As long as you have your encryption set to require a password in order to connect, even if your neighbors (or random passers-by) can see your network in their wireless directories, you should be fine. It’s like locking that front door of your house against the possibility of intruders. You’ve got the master key; just be careful about handing out spare sets.
Of course, if your neighbors are anthrax-brewing hate zealots, you might want to step up your overall security a notch. Or move.
If you’ve got a choice in the matter, use WPA2 (the second generation of Wi-Fi Protected Access) encryption instead of WEP (Wired Equivalent Privacy). It’s quite a bit more advanced and, as a result, much more secure. It’s a better set of keys if you will. To illustrate just how much better, sources estimate that WEP, having been around since 1999, can be brute-force decrypted in less than ten minutes.
Using the same methods, WPA2 would likely take decades to crack. The difference is that WEP doesn’t change its encryption key each time the data is transmitted, whereas WPA2 does.
Another precaution you might consider is limiting the number of devices that can connect to your WAP (Wireless Access Point). You can do this most effectively by setting up a MAC address filter (Machine Access Code — not to be confused with Apple’s line of Macintosh computers).
Your router may have this feature, wherein you should be able to list a set of machines that are able to connect to the access point by using their MAC addresses. Every networkable device has a MAC address, whether you knew it or not.

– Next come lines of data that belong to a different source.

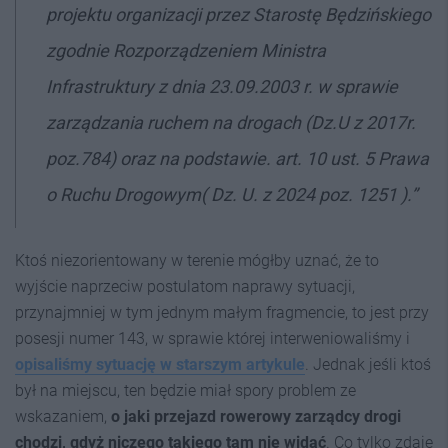
projektu organizacji przez Starostę Będzińskiego
zgodnie Rozporządzeniem Ministra
Infrastruktury z dnia 23.09.2003 r. w sprawie
zarządzania ruchem na drogach (Dz.U z 2017r.
poz.784) oraz na podstawie. art. 10 ust. 5 Prawa
o Ruchu Drogowym( Dz. U. z 2024 poz. 1251 ).”
Ktoś niezorientowany w terenie mógłby uznać, że to
wyjście naprzeciw postulatom naprawy sytuacji,
przynajmniej w tym jednym małym fragmencie, to jest przy
posesji numer 143, w sprawie której interweniowaliśmy i
opisaliśmy sytuację w starszym artykule
. Jednak jeśli ktoś
był na miejscu, ten będzie miał spory problem ze
wskazaniem,
o jaki przejazd rowerowy zarządcy drogi
chodzi, gdyż niczego takiego tam nie widać
. Co tylko zdaje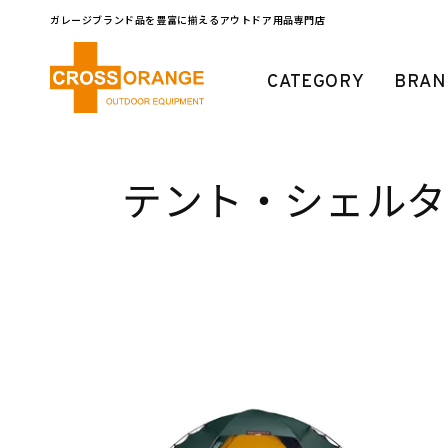
コンテ
ンツに
ガレージブランド品を豊富に揃えるアウトドア用品専門店
進む
CATEGORY
BRAN
コ
テント・シェルタ
レ
ク
シ
ョ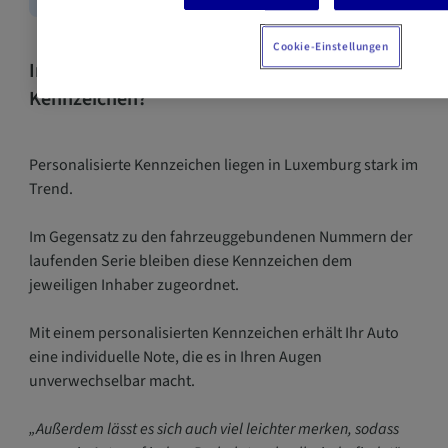
Cookie-Einstellungen
Interesse an einem personalisierten
Kennzeichen?
Personalisierte Kennzeichen liegen in Luxemburg stark im
Trend.
Im Gegensatz zu den fahrzeuggebundenen Nummern der
laufenden Serie bleiben diese Kennzeichen dem
jeweiligen Inhaber zugeordnet.
Mit einem personalisierten Kennzeichen erhält Ihr Auto
eine individuelle Note, die es in Ihren Augen
unverwechselbar macht.
„Außerdem lässt es sich auch viel leichter merken, sodass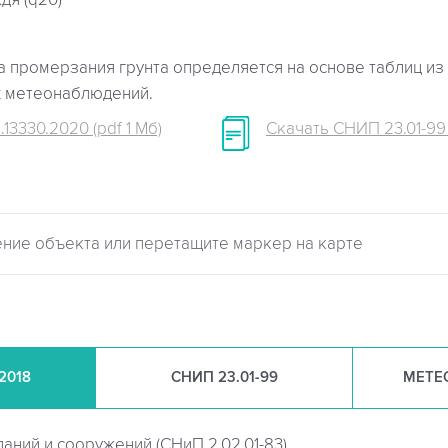
дя (q20)
 промерзания грунта определяется на основе таблиц из 
х метеонаблюдений.
.13330.2020 (pdf 1 Мб)
Скачать СНИП 23.01-99 (
.2018
СНИП
23.01-99
МЕТЕ
даний и сооружений (
СНиП 2.02.01-83)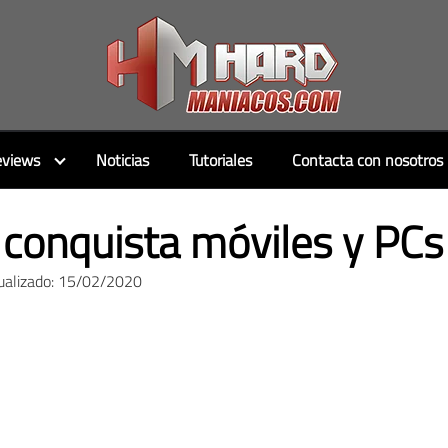
views
Noticias
Tutoriales
Contacta con nosotros
conquista móviles y PCs 
ualizado: 15/02/2020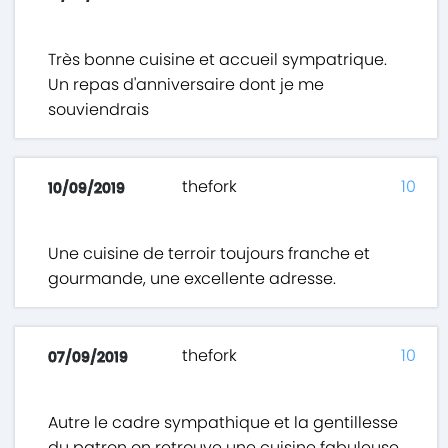
Très bonne cuisine et accueil sympatrique.
Un repas d'anniversaire dont je me
souviendrais
thefork
10
10/09/2019
Une cuisine de terroir toujours franche et
gourmande, une excellente adresse.
thefork
10
07/09/2019
Autre le cadre sympathique et la gentillesse
du patron on retrouve une cuisine fabuleuse,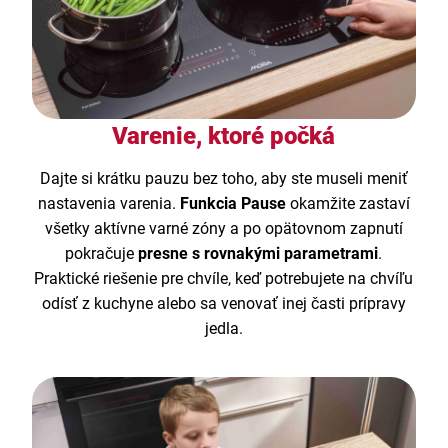
Varenie, ktoré počká
Dajte si krátku pauzu bez toho, aby ste museli meniť
nastavenia varenia.
Funkcia Pause
okamžite zastaví
všetky aktívne varné zóny a po opätovnom zapnutí
pokračuje
presne s rovnakými parametrami
.
Praktické riešenie pre chvíle, keď potrebujete na chvíľu
odísť z kuchyne alebo sa venovať inej časti prípravy
jedla.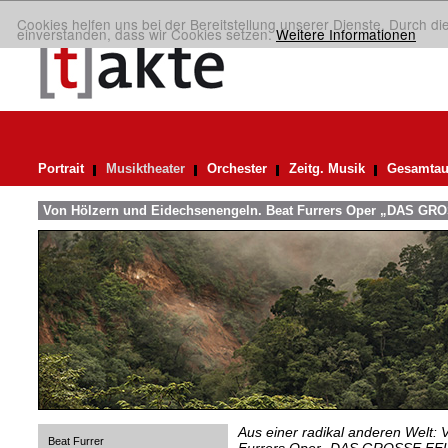
Cookies helfen uns bei der Bereitstellung unserer Dienste. Durch di
einverstanden, dass wir Cookies setzen.
Weitere Informationen
Portrait
Musiktheater
Orchester
Zeitg. Musik
Gesamtau
Von Hölzern und Eidechsenengeln. Beat Furrers Oper „DAS GR
Aus einer radikal anderen Welt: V
Beat Furrer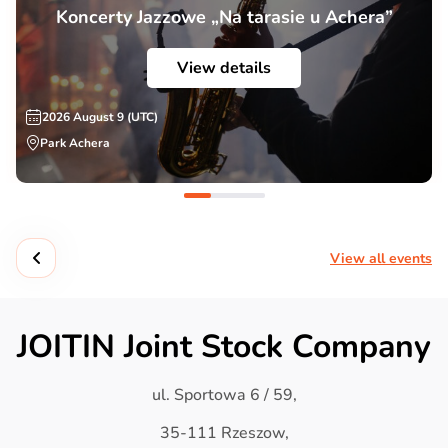
Koncerty Jazzowe „Na tarasie u Achera”
View details
2026 August 9 (UTC)
Park Achera
View all events
JOITIN Joint Stock Company
ul. Sportowa 6 / 59,
35-111 Rzeszow,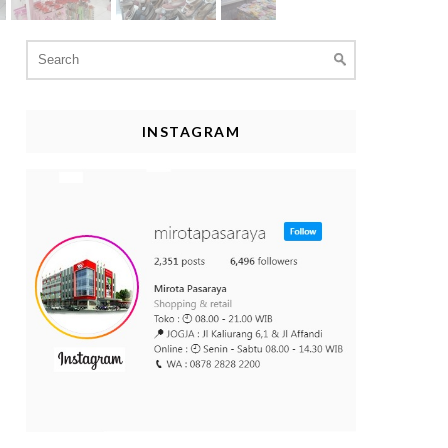
Search
for:
INSTAGRAM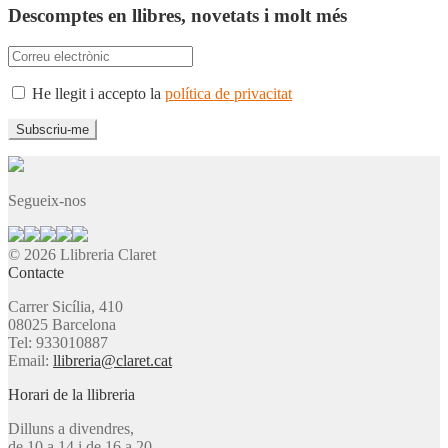
Descomptes en llibres, novetats i molt més
He llegit i accepto la
política de privacitat
Segueix-nos
© 2026 Llibreria Claret
Contacte
Carrer Sicília, 410
08025 Barcelona
Tel: 933010887
Email:
llibreria@claret.cat
Horari de la llibreria
Dilluns a divendres,
de 10 a 14 i de 16 a 20.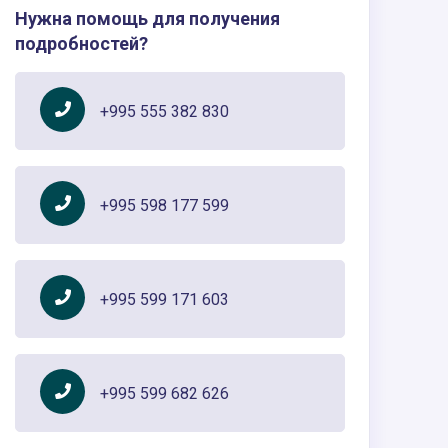
Нужна помощь для получения
подробностей?
+995 555 382 830
+995 598 177 599
+995 599 171 603
+995 599 682 626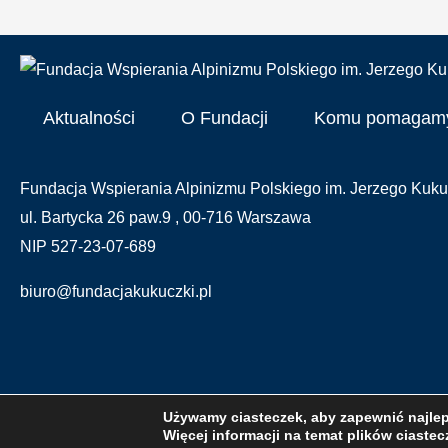
Aktualności
O Fundacji
Komu pomagam
Fundacja Wspierania Alpinizmu Polskiego im. Jerzego Kuku
ul. Bartycka 26 paw.9 , 00-716 Warszawa
NIP 527-23-07-689
biuro@fundacjakukuczki.pl
Używamy ciasteczek, aby zapewnić najleps
Więcej informacji na temat plików ciaste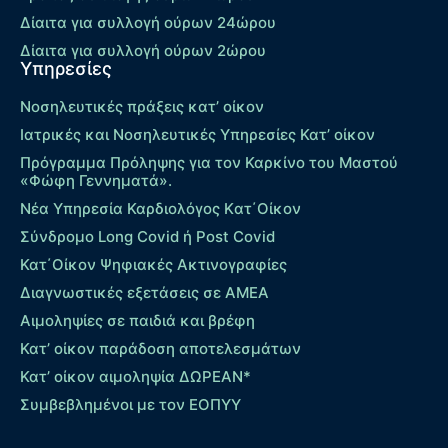
Δίαιτα για συλλογή ούρων 24ώρου
Δίαιτα για συλλογή ούρων 2ώρου
Υπηρεσίες
Νοσηλευτικές πράξεις κατ’ οίκον
Ιατρικές και Νοσηλευτικές Υπηρεσίες Κατ’ οίκον
Πρόγραμμα Πρόληψης για τον Καρκίνο του Μαστού
«Φώφη Γεννηματά».
Νέα Υπηρεσία Καρδιολόγος Kατ΄Οίκον
Σύνδρομο Long Covid ή Post Covid
Κατ΄Οίκον Ψηφιακές Ακτινογραφίες
Διαγνωστικές εξετάσεις σε ΑΜΕΑ
Αιμοληψίες σε παιδιά και βρέφη
Κατ’ οίκον παράδοση αποτελεσμάτων
Κατ’ οίκον αιμοληψία ΔΩΡΕΑΝ*
Συμβεβλημένοι με τον ΕΟΠΥΥ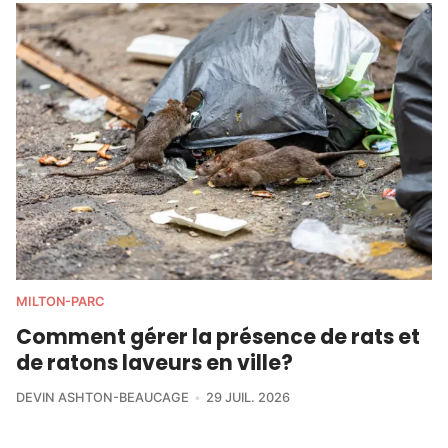
MILTON-PARC
Comment gérer la présence de rats et
de ratons laveurs en ville?
DEVIN ASHTON-BEAUCAGE
29 JUIL. 2026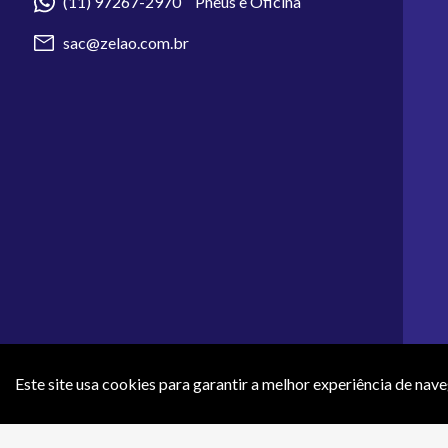
(11) 97267-2970 Pneus e Oficina
sac@zelao.com.br
Este site usa cookies para garantir a melhor experiência de nav
Os preços e condições de pagamento apresentados neste site não 
efeti
ZR COMERCIO DE ARTIGOS 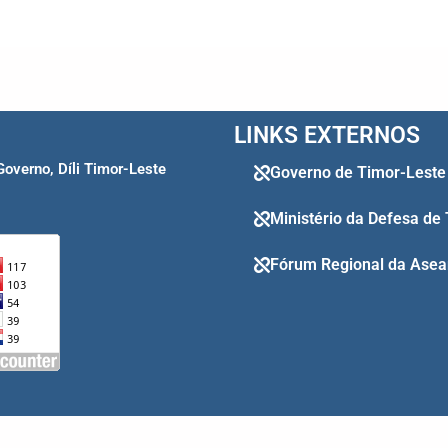
LINKS EXTERNOS
Governo, Díli Timor-Leste
Governo de Timor-Leste
Ministério da Defesa de
Fórum Regional da Asea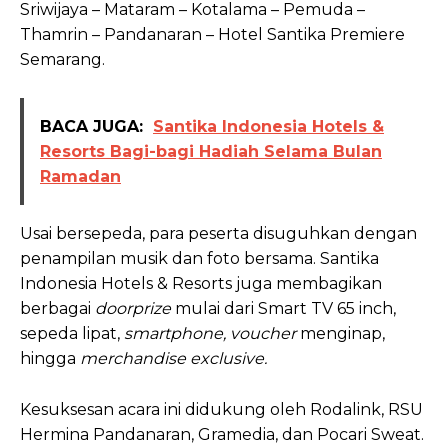
Sriwijaya – Mataram – Kotalama – Pemuda –
Thamrin – Pandanaran – Hotel Santika Premiere
Semarang.
BACA JUGA:
Santika Indonesia Hotels &
Resorts Bagi-bagi Hadiah Selama Bulan
Ramadan
Usai bersepeda, para peserta disuguhkan dengan
penampilan musik dan foto bersama. Santika
Indonesia Hotels & Resorts juga membagikan
berbagai
doorprize
mulai dari Smart TV 65 inch,
sepeda lipat,
smartphone, voucher
menginap,
hingga
merchandise exclusive.
Kesuksesan acara ini didukung oleh Rodalink, RSU
Hermina Pandanaran, Gramedia, dan Pocari Sweat.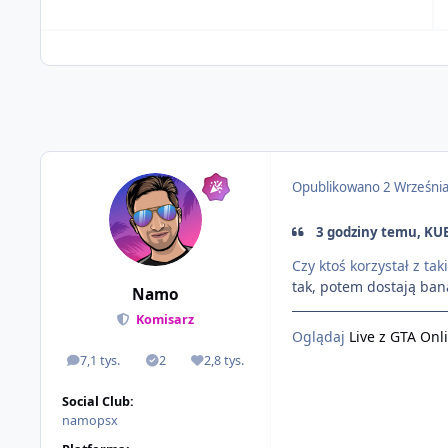
Opublikowano
2 Wrześni
3 godziny temu, KU
Czy ktoś korzystał z tak
tak, potem dostają ban
Namo
Komisarz
Oglądaj
Live z GTA Onl
7,1 tys.
2
2,8 tys.
odpowiedzi
Rozwiązania
Reputacja
Social Club:
namopsx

Most wireless routers allow you to set your own SSID (Service Set IDentifier) to be hidden. This should make your network invisible (or at least unnamed) to anyone casually browsing networks locally, but be aware that it’s really not that hard for anyone with a will to identify it. It’s a bit like putting a tarp over your house to keep prying eyes from seeing what color it is — the really curious will trespass and peek under the tarp when you’re not looking, or the wind will reveal all during a freak storm that even the weatherman didn’t predict.
It’s not to say that hiding your SSID isn’t possibly a good idea, but some people think it’s all they need to do in order to keep their networks safe from the unscrupulous. Those people eventually find out, the hard way, how wrong they are.
Not all Wi-Fi considerations are purely security-based, though. You may be aware of other items that might hamper your wireless Internet speed and enjoyability. Try to stick your access point at some central place in your house, keeping it far away from microwaves. Understand, too, that other devices which operate on the 2.4 GHz spectrum might interfere with wireless signals — including that fancy new wireless phone you may have just purchased.
If you’re worried about interference or you want to eke out as much performance as possible from your network, you can set up your own wireless channel. Find out what your neighbors are broadcasting (I recommend using NetStumbler if you’re using Windows, or AirRadar for OS X — both are free tools, and I consider ’em indispensable for basic troubleshooting), then try a different channel.
We could go around and around about ideal wireless routers, but my favorite is Apple’s AirPort Extreme — which works with any computer (Mac or PC). It’s very configurable, and will actually tell you when there’s a configuration problem before you inadvertently do something wrong! It’s very easy to use, and as complicated as life can get, can’t we all do with a little bit more easily?